Хосе ортега и гассет что такое философия о чем мечтал гораций. Смотреть фото Хосе ортега и гассет что такое философия о чем мечтал гораций. Смотреть картинку Хосе ортега и гассет что такое философия о чем мечтал гораций. Картинка про Хосе ортега и гассет что такое философия о чем мечтал гораций. Фото Хосе ортега и гассет что такое философия о чем мечтал горацийanchiktigra

СЧАСТЬЕ ЕСТЬ! Философия. Мудрость. Книги.

Автор: Аня Скляр, кандидат философских наук, психолог.

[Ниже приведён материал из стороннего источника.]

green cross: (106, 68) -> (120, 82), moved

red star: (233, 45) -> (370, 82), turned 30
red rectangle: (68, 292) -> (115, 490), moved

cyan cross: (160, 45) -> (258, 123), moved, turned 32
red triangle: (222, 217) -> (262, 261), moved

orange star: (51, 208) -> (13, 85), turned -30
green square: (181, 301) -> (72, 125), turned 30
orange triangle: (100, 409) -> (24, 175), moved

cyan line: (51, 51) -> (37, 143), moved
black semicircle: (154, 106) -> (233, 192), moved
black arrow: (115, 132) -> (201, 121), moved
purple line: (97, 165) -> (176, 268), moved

«размышление на любую тему – если это по-настоящему глубокое и положительное размышление – неизбежно удаляет мыслителя от общепринятого, или расхожего, мнения, от того, что в силу более веских причин, чем вы теперь могли бы предположить, заслуживает название «общественного мнения», или «тривиальности». Любое серьезное умственное усилие открывает перед нами неизведанные пути и уносит от общего берега к безлюдным островам, где нас посещают необычные мысли.»

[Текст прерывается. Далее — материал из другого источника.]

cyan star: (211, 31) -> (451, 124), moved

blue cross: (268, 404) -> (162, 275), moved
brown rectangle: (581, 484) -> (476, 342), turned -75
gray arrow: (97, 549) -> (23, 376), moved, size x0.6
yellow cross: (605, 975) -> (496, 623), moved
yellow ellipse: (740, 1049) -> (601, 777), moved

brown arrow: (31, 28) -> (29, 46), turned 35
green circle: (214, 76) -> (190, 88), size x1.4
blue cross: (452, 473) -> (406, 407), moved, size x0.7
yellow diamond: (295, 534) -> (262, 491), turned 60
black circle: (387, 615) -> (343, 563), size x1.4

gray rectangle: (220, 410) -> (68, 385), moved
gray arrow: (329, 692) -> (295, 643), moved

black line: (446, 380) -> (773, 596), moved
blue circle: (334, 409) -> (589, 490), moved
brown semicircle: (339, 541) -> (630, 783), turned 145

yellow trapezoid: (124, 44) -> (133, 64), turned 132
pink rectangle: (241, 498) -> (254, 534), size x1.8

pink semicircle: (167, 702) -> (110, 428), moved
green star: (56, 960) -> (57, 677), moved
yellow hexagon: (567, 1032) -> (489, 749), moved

« Наслаждение – это облик счастья. И всякое существо счастливо, когда следует своему предназначению, иными словами, своим склонностям, удовлетворяет насущные потребности; когда оно осуществляет себя, является тем, что оно есть на самом деле. »

«Поэтому Шлегель, переворачивая отношение между наслаждением и судьбой, говорил: » Мы гениальны в том, что нам нравится «. Гений, то есть величайший дар, полученный существом для выполнения какого-либо дела, всегда сопровождается проявлением высшего удовольствия. »

«наша судьба и есть наше высшее наслаждение.»

«Я задумал нечто совершенно противоположное введению в философию: взять саму философскую деятельность, само философствование и подвергнуть их глубокому анализу. Насколько мне известно, никто никогда этого не делал, хотя в это трудно поверить; по меньшей мере, не делал с той решимостью, с которой мы с вами сегодня попытаемся это сделать.»

«ясность – вежливость философа»

«философ должен соблюдать предельную строгость в методике, однако когда он их провозглашает, пускает в обращение, ему следует избегать циничного употребления терминов, дабы не уподобиться ученым, которым нравится, подобно силачу на ярмарке, хвастать перед публикой бицепсами терминологии.»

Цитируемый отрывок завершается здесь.